As if I would be that easy.

I mean… I had thought about him all day.

The way his muscles threatened to tear his shirt off his body with every shrug was swoon-worthy. The way he stuck his tongue in the side of his mouth as he listened was charming and…

No.

I had thought about him all day because he looked enough like Petra that they could be related. Those silly red curls that I wanted to run my fingers through, and the way his deep chuckle made his eyes light up, reminded me so much of him that it hurt.

What good could come of it? Nothing. Right?

Or wrong?

He was nothing like him. Not really. Their personalities were night and day. Petra was serious and smart, and Zane was a jokester. He hid behind his bratty attitude and abrasivenesstoo well for anyone to ever know him. I could tell that within minutes of speaking to him.

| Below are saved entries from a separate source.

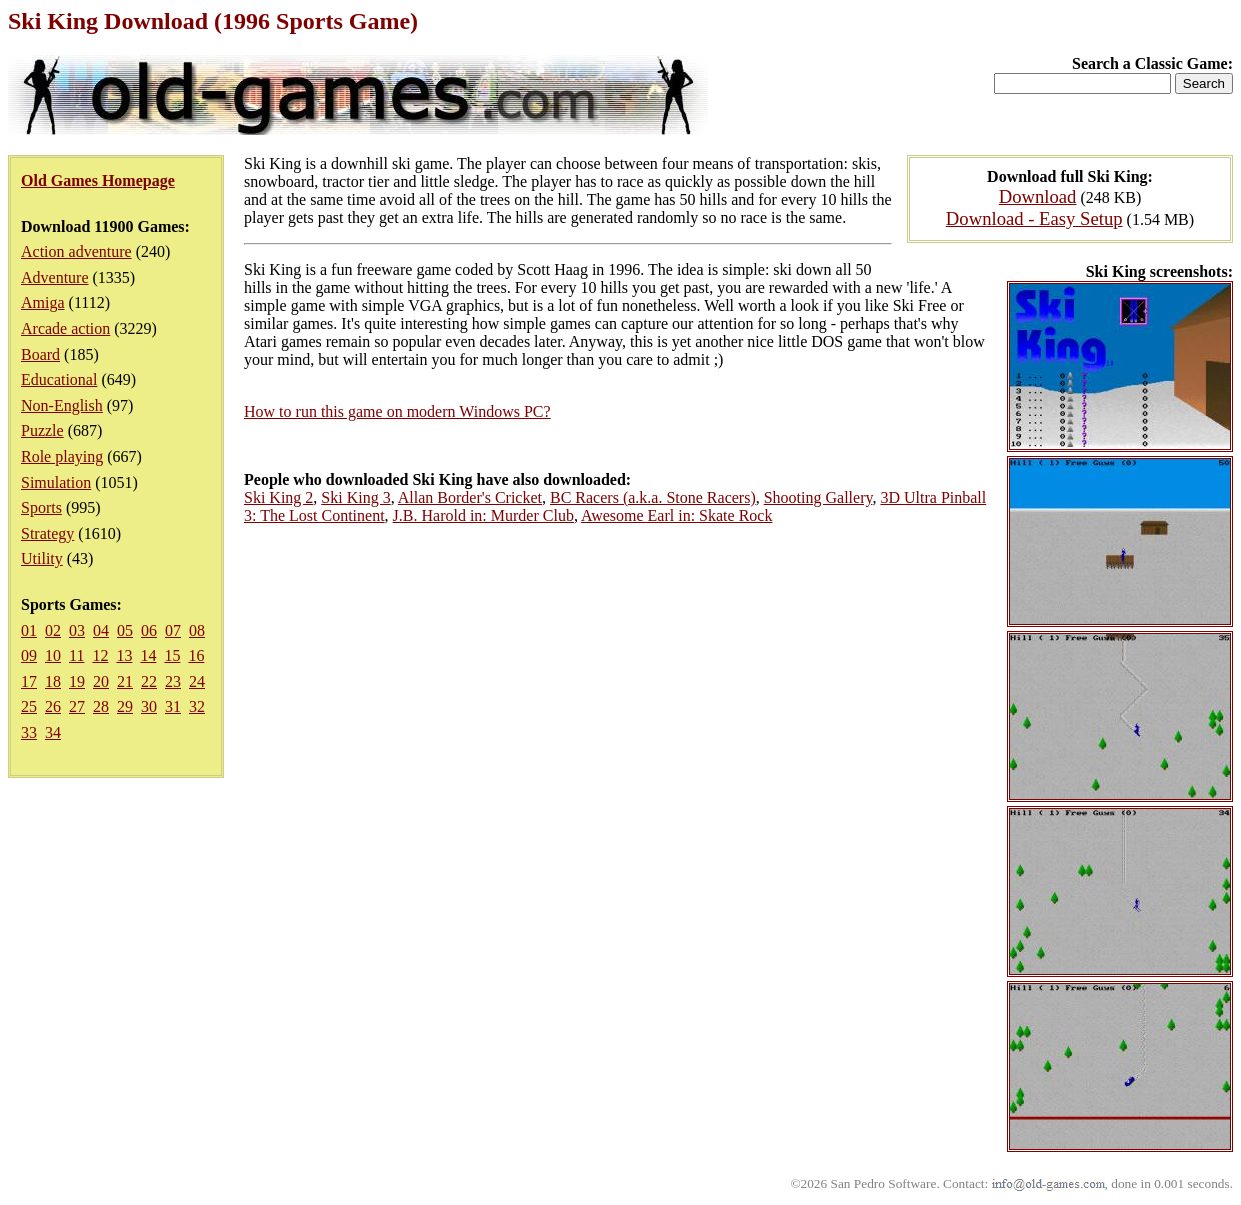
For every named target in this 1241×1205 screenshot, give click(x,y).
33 (29, 732)
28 (101, 706)
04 (101, 630)
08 (197, 630)
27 (77, 706)
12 (100, 655)
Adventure (55, 277)
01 (29, 630)
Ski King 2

Secrets – we all had them.

Was that why he… Was that part of his disguise – his secret? This buffoonery was just a ploy meant to deceive? Why?

No.

It was too good.

If there was a real person buried under all that pompousness, it would be impossible to find. He had to be the star of some high school sports team, and that probably meant he had peaked years ago and was now coasting on his past.

My stomach growled.

Fuck… I had eaten the last of my frozen burritos yesterday. I opened my tiny fridge to find a small tub of butter standing all alone. I should have thought about this. Then again, I was just learning to think about these things. In the castle, someone brought me a tray three times a day.

What the hell was I supposed to do now?

I was hungry, but the last thing I wanted was to go back out. What if I bumped into him again? The temptation was too great. Even if it wasn’t Petra, he still looked so much like him that I knew I would eventually become weak.